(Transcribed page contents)
──────────────────────────────
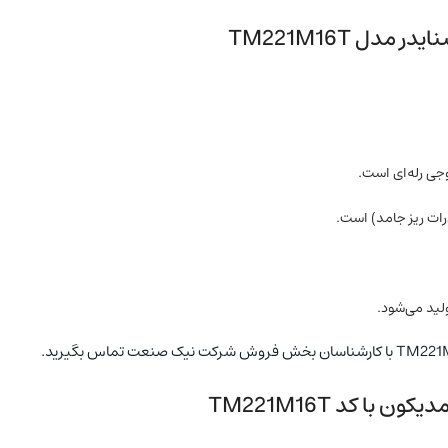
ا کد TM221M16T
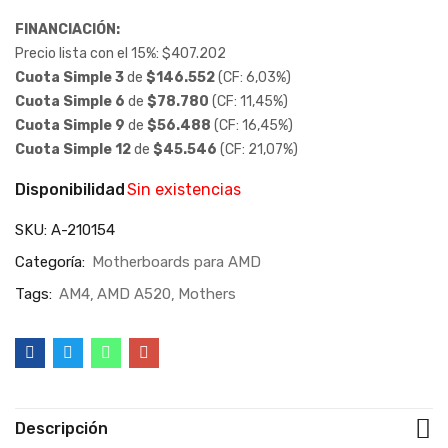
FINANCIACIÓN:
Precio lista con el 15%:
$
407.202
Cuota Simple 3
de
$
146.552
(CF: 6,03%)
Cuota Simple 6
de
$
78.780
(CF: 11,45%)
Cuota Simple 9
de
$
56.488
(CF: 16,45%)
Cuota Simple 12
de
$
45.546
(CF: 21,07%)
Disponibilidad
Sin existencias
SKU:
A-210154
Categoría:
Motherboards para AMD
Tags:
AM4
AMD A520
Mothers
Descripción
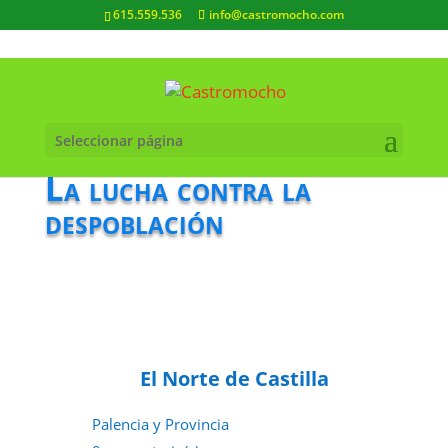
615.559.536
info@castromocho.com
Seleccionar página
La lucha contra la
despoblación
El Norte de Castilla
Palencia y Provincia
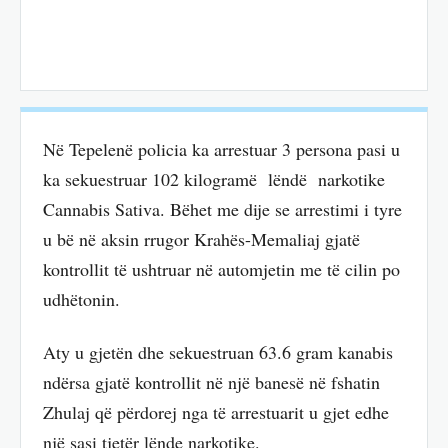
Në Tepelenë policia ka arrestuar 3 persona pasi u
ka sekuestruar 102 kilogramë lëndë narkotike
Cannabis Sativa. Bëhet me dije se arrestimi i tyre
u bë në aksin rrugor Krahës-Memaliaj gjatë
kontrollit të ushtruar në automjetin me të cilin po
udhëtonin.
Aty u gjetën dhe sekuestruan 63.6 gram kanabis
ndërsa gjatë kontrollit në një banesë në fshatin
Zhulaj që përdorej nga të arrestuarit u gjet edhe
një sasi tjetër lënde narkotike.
──────────────────────────────
§ **PROMPT**
Determine the number of lines in the records that contain the word "gjatë", and provide that number alone.

§ **OUTPUT OF THE EXERCISE**
2